Circa due settimane fa, ad Auditore, piccolo paesino marchigiano, una madonna di gesso custodita in una celletta aveva cominciato a lacrimare sangue. La notizia, manco a dirlo, aveva subito fatto il giro del paese, poi della regione, poi dell'Italia intera (ne hanno parlato alcuni di quei settimanali, tipo Miracoli, particolarmente apprezzati da un pubblico istruito e ad alto tasso di scolarità). Ovviamente il passaparola aveva attirato frotte di "visitatori" da ogni parte della regione, procurando tra l'altro qualche problema per il traffico e il casino.
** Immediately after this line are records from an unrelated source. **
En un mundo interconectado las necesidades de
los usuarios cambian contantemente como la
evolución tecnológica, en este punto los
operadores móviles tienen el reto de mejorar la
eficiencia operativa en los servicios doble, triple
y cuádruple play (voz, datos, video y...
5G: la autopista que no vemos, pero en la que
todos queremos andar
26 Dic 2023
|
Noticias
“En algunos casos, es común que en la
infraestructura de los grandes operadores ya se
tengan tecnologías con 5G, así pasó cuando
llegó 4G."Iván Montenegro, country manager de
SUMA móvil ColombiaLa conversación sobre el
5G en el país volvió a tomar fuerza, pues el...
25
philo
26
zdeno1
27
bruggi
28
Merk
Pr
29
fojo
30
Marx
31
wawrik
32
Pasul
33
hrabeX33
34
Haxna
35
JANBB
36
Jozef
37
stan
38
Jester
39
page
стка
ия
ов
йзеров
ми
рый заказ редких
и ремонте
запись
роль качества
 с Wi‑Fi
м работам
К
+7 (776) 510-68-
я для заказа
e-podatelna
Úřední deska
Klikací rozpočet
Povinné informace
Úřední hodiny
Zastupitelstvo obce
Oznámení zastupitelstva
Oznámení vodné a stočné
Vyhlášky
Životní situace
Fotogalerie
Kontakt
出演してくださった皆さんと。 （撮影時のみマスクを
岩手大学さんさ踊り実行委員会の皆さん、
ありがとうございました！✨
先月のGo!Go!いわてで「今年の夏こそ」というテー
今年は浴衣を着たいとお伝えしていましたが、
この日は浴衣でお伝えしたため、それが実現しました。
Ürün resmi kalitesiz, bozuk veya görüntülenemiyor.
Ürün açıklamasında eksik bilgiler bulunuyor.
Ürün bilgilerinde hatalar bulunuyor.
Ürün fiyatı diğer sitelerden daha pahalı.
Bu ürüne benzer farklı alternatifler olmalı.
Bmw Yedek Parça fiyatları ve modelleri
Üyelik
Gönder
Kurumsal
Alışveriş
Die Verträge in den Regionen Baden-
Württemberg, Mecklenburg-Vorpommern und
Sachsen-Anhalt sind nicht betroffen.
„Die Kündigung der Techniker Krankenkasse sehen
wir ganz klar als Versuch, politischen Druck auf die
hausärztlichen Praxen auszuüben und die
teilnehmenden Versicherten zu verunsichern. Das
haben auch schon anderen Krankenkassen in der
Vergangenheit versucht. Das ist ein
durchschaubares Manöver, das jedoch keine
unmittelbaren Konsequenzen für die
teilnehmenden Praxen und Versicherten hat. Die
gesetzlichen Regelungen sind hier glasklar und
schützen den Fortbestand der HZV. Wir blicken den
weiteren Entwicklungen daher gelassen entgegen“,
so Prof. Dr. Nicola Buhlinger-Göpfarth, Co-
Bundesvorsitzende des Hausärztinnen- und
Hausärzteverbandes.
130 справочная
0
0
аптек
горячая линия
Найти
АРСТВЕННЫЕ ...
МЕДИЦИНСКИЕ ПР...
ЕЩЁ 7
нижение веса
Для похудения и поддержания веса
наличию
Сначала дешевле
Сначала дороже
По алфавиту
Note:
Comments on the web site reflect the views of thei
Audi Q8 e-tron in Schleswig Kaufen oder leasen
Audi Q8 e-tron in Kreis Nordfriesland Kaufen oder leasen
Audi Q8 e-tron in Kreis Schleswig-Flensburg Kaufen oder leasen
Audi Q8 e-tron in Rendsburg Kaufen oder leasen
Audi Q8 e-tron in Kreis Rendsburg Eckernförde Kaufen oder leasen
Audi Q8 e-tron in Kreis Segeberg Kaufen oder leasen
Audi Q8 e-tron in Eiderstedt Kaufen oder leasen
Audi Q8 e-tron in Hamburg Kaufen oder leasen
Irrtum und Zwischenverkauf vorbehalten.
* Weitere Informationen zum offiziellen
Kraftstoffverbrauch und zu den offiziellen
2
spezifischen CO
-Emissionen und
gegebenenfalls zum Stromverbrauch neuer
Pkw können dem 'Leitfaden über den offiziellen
Tutti volevano vedere il "miracolo". Il sindaco aveva quindi disposto che un campione di quel sangue fosse analizzato dall'istituto di medicina legale di Ancona. Oggi i risultati: sangue di capriolo.
Ovviamente non servivano delle analisi per certificare che si trattava dello scherzo di un buontempone (perché una statua di gesso non può piangere, naturalmente). Credo che, in generale, alcune analisi dovrebbero farle le persone che ancora credono a queste sciocchezze.
"...e il mio maestro m'insegnò com'è difficile trovare l'alba dentro l'imbrunire..." (Franco Battiato)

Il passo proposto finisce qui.